** Activity **
Every line below that contains "time" is to be copied.

═════ Data provided

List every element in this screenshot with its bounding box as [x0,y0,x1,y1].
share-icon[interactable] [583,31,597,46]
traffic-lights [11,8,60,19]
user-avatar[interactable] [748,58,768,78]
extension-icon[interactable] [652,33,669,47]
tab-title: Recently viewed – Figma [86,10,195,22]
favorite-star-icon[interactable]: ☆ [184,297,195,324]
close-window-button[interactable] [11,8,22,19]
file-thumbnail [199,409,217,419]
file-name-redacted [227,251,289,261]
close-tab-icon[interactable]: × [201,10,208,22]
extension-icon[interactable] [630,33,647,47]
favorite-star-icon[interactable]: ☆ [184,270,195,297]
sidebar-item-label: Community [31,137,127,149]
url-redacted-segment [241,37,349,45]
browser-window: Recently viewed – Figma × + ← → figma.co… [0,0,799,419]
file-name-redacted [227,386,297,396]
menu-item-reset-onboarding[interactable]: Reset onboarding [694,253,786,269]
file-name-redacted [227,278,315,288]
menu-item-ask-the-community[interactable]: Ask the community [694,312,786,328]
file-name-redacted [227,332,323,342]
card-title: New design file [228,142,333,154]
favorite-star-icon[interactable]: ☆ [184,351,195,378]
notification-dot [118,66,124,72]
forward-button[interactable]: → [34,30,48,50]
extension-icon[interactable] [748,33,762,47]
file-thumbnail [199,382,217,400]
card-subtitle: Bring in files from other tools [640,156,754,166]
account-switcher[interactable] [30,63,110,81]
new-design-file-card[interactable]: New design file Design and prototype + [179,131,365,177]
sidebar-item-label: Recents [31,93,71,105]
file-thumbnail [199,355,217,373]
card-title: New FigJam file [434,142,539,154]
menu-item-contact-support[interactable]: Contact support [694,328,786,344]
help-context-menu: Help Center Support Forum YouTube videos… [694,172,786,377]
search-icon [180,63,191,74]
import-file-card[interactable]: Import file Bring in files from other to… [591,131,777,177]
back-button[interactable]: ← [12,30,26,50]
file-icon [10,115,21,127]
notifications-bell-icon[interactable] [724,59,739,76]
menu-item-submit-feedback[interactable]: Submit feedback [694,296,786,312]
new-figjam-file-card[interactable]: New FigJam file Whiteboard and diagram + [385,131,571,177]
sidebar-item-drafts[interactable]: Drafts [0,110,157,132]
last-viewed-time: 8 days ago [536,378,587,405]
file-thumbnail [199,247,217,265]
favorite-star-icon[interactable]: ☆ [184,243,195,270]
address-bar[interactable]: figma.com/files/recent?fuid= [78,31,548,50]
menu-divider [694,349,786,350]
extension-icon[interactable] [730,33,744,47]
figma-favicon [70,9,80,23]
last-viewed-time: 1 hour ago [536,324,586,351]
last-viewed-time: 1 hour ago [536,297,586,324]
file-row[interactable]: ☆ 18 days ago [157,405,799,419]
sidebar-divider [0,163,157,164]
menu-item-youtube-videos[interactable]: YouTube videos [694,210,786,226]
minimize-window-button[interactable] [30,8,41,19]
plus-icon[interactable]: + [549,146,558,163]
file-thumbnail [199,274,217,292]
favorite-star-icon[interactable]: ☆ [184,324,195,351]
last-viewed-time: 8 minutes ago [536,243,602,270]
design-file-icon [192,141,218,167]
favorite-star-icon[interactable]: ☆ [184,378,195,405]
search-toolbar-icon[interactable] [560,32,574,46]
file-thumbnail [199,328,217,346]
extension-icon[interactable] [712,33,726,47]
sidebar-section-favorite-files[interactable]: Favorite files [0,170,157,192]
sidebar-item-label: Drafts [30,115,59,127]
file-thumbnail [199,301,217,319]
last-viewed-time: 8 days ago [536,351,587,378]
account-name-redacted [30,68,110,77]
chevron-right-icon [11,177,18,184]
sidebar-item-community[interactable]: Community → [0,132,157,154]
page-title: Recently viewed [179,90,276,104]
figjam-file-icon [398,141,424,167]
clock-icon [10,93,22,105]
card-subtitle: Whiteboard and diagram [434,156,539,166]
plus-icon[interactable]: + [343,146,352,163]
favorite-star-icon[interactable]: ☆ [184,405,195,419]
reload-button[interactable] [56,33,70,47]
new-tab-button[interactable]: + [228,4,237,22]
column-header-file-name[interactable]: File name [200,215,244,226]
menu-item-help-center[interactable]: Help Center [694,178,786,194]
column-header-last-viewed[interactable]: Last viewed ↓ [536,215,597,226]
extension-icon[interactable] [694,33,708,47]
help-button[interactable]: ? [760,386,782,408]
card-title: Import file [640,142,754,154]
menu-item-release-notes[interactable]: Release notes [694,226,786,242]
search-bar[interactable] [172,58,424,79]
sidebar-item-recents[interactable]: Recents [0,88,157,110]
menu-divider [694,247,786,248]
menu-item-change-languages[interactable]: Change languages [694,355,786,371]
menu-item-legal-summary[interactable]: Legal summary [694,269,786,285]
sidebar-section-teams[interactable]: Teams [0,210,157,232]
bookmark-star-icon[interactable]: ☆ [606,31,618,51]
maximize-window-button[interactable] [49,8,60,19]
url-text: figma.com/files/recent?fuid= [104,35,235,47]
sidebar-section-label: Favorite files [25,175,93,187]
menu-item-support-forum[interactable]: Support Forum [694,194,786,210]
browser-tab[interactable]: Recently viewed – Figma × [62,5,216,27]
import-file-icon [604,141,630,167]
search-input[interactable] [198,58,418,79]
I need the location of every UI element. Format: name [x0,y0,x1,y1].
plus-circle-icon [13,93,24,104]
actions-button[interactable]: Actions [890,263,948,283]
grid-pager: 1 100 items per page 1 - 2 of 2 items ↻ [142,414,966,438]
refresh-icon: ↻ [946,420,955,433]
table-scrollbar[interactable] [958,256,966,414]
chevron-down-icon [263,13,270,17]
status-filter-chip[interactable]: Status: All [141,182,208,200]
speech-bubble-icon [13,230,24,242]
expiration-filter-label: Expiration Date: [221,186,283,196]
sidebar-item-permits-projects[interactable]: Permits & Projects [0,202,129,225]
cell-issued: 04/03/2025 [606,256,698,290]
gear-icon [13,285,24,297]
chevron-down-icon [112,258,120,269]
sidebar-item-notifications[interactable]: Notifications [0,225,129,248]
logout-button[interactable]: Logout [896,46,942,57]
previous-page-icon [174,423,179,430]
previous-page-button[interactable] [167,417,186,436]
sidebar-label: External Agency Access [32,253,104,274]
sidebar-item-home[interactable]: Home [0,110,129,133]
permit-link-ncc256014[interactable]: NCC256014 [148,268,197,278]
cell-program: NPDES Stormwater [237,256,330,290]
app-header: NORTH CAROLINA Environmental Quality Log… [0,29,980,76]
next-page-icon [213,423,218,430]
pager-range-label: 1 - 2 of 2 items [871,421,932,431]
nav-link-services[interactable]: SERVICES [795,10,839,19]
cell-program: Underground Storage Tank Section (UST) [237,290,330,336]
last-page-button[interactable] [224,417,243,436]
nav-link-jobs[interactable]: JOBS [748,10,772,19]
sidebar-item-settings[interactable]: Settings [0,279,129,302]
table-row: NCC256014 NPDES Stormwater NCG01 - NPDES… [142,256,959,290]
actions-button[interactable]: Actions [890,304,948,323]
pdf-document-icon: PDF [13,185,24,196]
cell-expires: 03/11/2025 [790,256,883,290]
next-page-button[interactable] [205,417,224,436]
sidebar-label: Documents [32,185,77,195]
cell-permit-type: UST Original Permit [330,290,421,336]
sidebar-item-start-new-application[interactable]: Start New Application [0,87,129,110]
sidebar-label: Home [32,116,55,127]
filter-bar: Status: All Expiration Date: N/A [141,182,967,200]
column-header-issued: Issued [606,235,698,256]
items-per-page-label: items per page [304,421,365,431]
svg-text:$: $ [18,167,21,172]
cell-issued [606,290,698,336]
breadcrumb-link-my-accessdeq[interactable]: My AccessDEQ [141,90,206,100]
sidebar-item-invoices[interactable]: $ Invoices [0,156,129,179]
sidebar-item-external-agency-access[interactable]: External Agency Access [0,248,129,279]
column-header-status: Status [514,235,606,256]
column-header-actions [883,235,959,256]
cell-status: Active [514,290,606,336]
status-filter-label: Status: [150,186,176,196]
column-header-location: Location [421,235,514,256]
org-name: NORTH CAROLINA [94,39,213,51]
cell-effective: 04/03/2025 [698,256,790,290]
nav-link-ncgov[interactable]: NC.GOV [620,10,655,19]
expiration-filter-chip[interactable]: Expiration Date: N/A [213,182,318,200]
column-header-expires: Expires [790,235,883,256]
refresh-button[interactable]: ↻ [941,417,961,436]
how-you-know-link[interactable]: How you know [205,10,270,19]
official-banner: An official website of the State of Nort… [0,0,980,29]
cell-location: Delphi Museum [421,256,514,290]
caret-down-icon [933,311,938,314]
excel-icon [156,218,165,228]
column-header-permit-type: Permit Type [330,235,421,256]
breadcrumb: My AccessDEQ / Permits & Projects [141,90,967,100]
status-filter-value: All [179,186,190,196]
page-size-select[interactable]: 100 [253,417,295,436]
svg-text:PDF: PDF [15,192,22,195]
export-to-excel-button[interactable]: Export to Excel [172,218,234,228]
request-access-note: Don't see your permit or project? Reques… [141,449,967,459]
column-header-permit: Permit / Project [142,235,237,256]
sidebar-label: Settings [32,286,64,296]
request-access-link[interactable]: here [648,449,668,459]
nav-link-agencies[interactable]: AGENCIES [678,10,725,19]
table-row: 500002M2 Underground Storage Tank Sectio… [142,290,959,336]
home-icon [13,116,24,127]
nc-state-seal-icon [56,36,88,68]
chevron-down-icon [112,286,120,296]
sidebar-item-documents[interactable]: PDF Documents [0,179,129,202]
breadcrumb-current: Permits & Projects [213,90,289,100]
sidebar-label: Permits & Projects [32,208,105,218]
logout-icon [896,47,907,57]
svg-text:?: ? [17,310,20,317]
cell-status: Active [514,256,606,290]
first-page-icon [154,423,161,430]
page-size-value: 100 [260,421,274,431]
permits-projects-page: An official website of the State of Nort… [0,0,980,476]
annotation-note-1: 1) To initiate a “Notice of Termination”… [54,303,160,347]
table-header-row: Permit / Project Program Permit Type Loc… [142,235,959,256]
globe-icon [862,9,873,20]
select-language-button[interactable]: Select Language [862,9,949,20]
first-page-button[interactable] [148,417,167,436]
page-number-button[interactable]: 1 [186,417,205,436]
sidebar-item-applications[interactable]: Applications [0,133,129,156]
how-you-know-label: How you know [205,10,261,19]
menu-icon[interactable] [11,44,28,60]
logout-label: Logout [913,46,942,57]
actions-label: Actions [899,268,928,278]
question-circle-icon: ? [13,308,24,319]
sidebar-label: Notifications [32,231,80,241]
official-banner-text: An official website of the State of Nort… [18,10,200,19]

══════════

** Response **
last-viewed-time: 8 days ago [536,378,587,405]
last-viewed-time: 1 hour ago [536,324,586,351]
last-viewed-time: 1 hour ago [536,297,586,324]
last-viewed-time: 8 minutes ago [536,243,602,270]
last-viewed-time: 8 days ago [536,351,587,378]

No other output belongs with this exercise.